YÖDAK’ta yaşanan kepazelik ortada…

Hasret Balcıoğlu, toplumun gözünün içine baka baka profesör olduğunu yutturdu!

Daha doğrusu yutturduğunu zannetti…

Başta YÖDAK Başkanı olmak üzere kendinin oraya atanmasında imzası olanlar suskunluğu seçti!

Sonuçta evraklarının sahte olduğu ortaya çıkınca da ülkeye giriş yaparken tutuklandı…

Bu konuda biz kendi görevimizi yaptık!

Artık konu yargıdadır ve bundan böyle kendisi hakkında yorum değil ancak haberlerini yaparız…

Adaletin son sözü ne olacaksa da ona saygı duyarız!

Bu arada YÖDAK sonunda pes ederek ülke genelinde tüm profesörlerden belge istedi…

Profesör oluncaya kadar olan tüm diploma ve belgelerin 15 Eylül’e kadar YÖDAK’e iletilmesi istendi!

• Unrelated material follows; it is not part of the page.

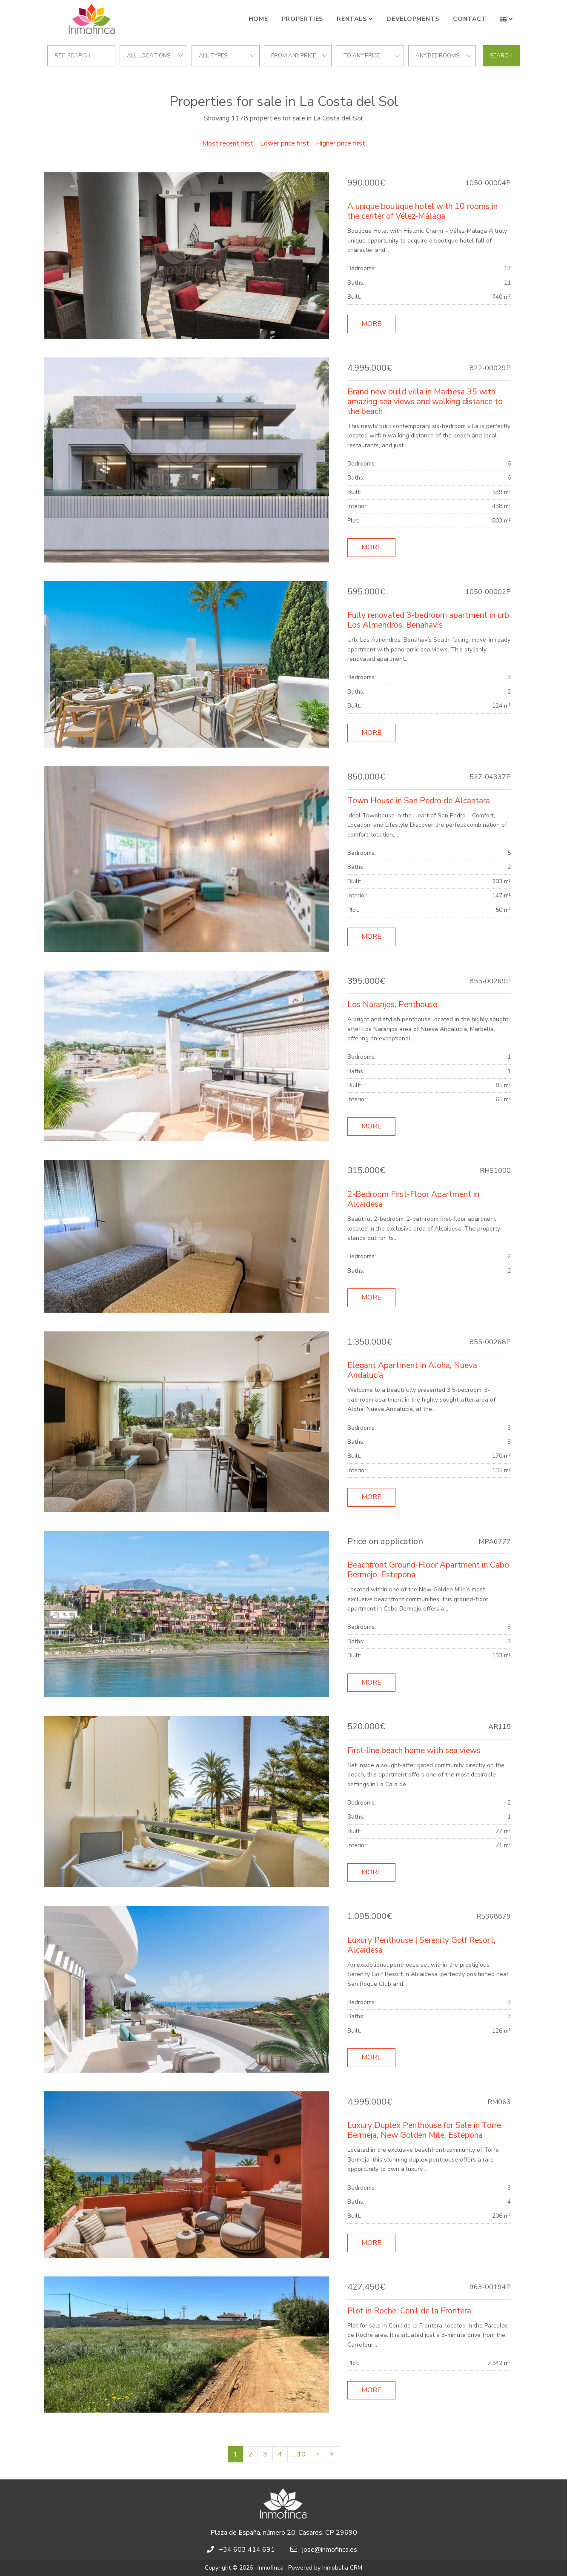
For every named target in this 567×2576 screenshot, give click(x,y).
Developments (413, 19)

Tabi ki bu akademik kariyere sahip olanlar fena halde köpürdü…

Ne oluyoruz diye birbirlerine sordular!

Birkaç akademisyen belgelerini gönderdi ancak çoğunluk belli sebeplerden dolayı göndermedi, kendilerine yeni bir süre belirlendi…

Bu konuda bundan sonra top hem üniversitelerde hem de YÖDAK’ın kucağındadır!

Bu süreç yaşanırken ardından başka isimler de iddia edilmeye başlandı…

Hatta içlerinden birinin görevinin halen YÖDAK’ta olduğu da söyleniyor!

İsim çok da önemli değil ama kim olursa olsun…

Eğer o akademik makama gelinceye kadar ortada bir sahtekarlık söz konusuysa doğal olarak o da bunun hesabını vermelidir!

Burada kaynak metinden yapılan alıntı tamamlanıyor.